Comparative WS2‐NbS2 and MoS2‐NbS2 Binary Alloy Nanosheets as Excellent Hydrogen Evolution Reaction Electrocatalysts

Transition metal dichalcogenides (TMDs) such as WS2 and MoS2 have attracted attention for electrocatalysis because of their layered structure and tunable electronic properties. However, their intrinsic semiconducting nature limits charge transfer during the hydrogen evolution reaction (HER). Researchers have turned to atomic‑scale alloying as a way to modulate band structures, increase conductivity, and expose new active sites, positioning alloyed TMDs as promising alternatives to noble‑metal catalysts.

In the recent study, colloidal synthesis produced W1‑xNb xS2 and Mo1‑xNb xS2 nanosheets with homogeneous Nb distribution from x = 0 to 1. Density functional theory revealed that Nb incorporation creates a metallic electronic landscape, lowering the Gibbs free energy for hydrogen adsorption on both metal and sulfur atoms. Electrochemical testing in acidic media showed that alloys with Nb fractions between 0.2 and 0.5 achieve the lowest overpotentials and highest exchange current densities, outperforming the pure WS2, MoS2, and NbS2 phases. The work demonstrates that precise compositional control can systematically enhance catalytic activity.
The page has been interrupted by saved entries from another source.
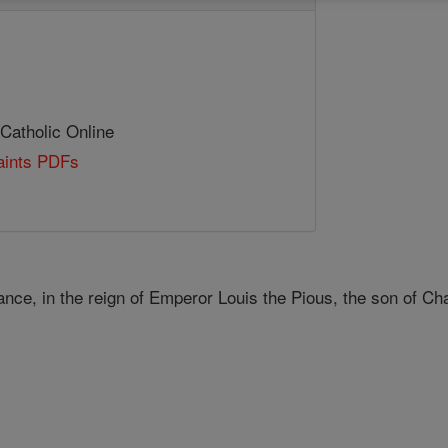
 Catholic Online
Saints PDFs
ance, in the reign of Emperor Louis the Pious, the son of C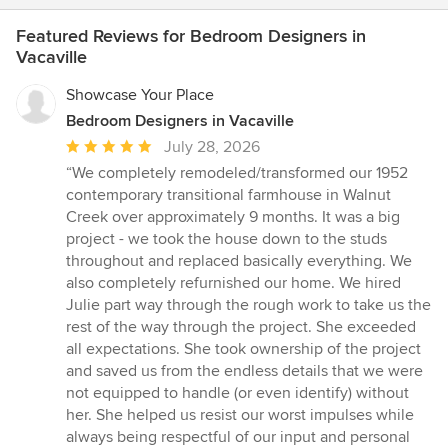
Featured Reviews for Bedroom Designers in
Vacaville
Showcase Your Place
Bedroom Designers in Vacaville
Average
July 28, 2026
rating:
“We completely remodeled/transformed our 1952
5
contemporary transitional farmhouse in Walnut
out
Creek over approximately 9 months. It was a big
of
project - we took the house down to the studs
5
throughout and replaced basically everything. We
stars
also completely refurnished our home. We hired
Julie part way through the rough work to take us the
rest of the way through the project. She exceeded
all expectations. She took ownership of the project
and saved us from the endless details that we were
not equipped to handle (or even identify) without
her. She helped us resist our worst impulses while
always being respectful of our input and personal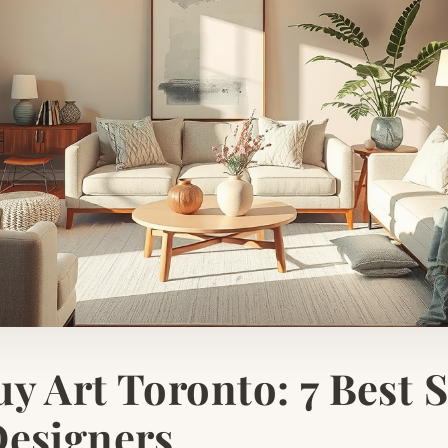
y Art Toronto: 7 Best 
Designers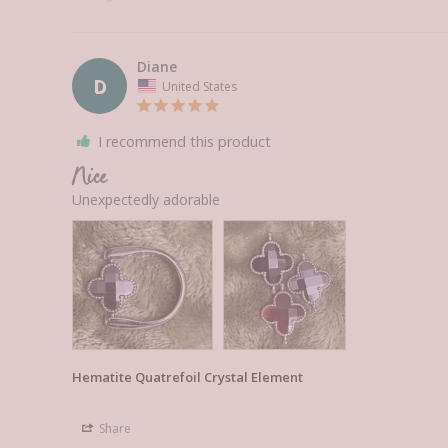
Diane
D
United States
I recommend this product
Nice
Unexpectedly adorable 
Hematite Quatrefoil Crystal Element
Share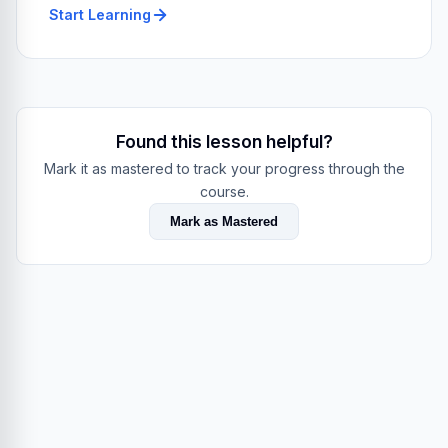
Start Learning
Found this lesson helpful?
Mark it as mastered to track your progress through the
course.
Mark as Mastered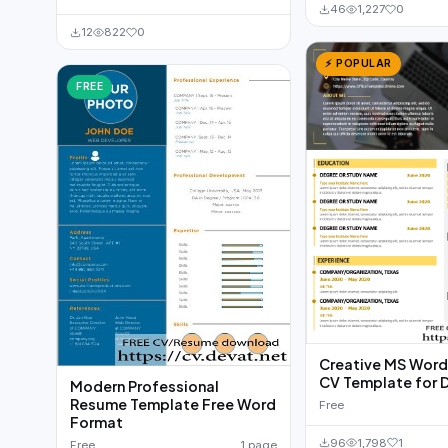
46
1,227
0
12
822
0
⚡ POPULAR
FREE
Creative MS Wor
CV Template for 
Modern Professional
Resume Template Free Word
Free
Format
96
1,798
1
Free
1 page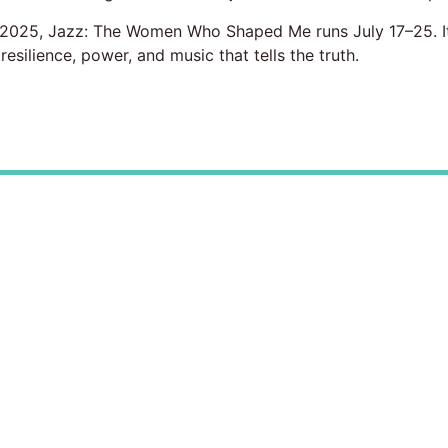
l 2025, Jazz: The Women Who Shaped Me runs July 17–25. It 
esilience, power, and music that tells the truth.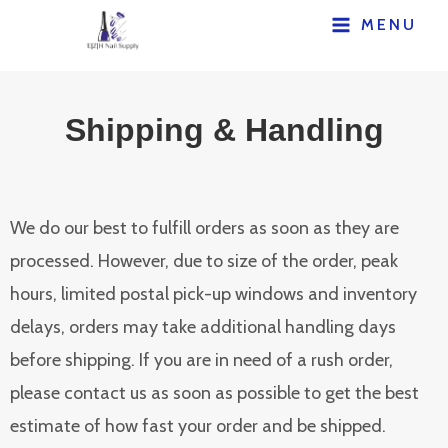
MENU
Shipping & Handling
We do our best to fulfill orders as soon as they are
processed. However, due to size of the order, peak
hours, limited postal pick-up windows and inventory
delays, orders may take additional handling days
before shipping. If you are in need of a rush order,
please contact us as soon as possible to get the best
estimate of how fast your order and be shipped.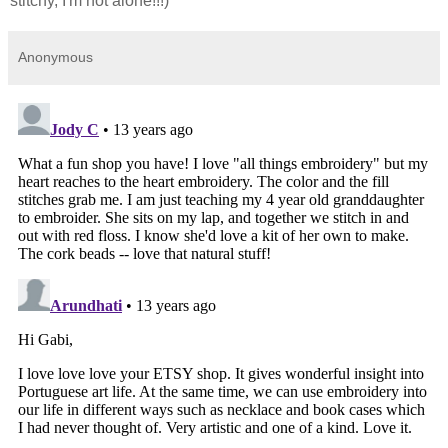
stitchy, I'm not alone!!!)
Anonymous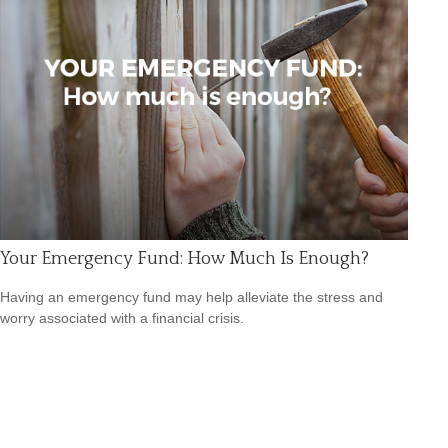
Your Emergency Fund: How Much Is Enough?
Having an emergency fund may help alleviate the stress and
worry associated with a financial crisis.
These findings have direct implications for the emerging hydrogen economy. By delivering cost‑effective, earth‑abundant HER catalysts with performance rivaling platinum, Nb‑alloyed TMD nanosheets could reduce the capital expense of electrolyzers and enable larger‑scale green hydrogen deployment. Future research will likely explore scalable production methods, long‑term stability, and integration into commercial electrode architectures, positioning alloyed TMDs as a key material class in sustainable energy technologies.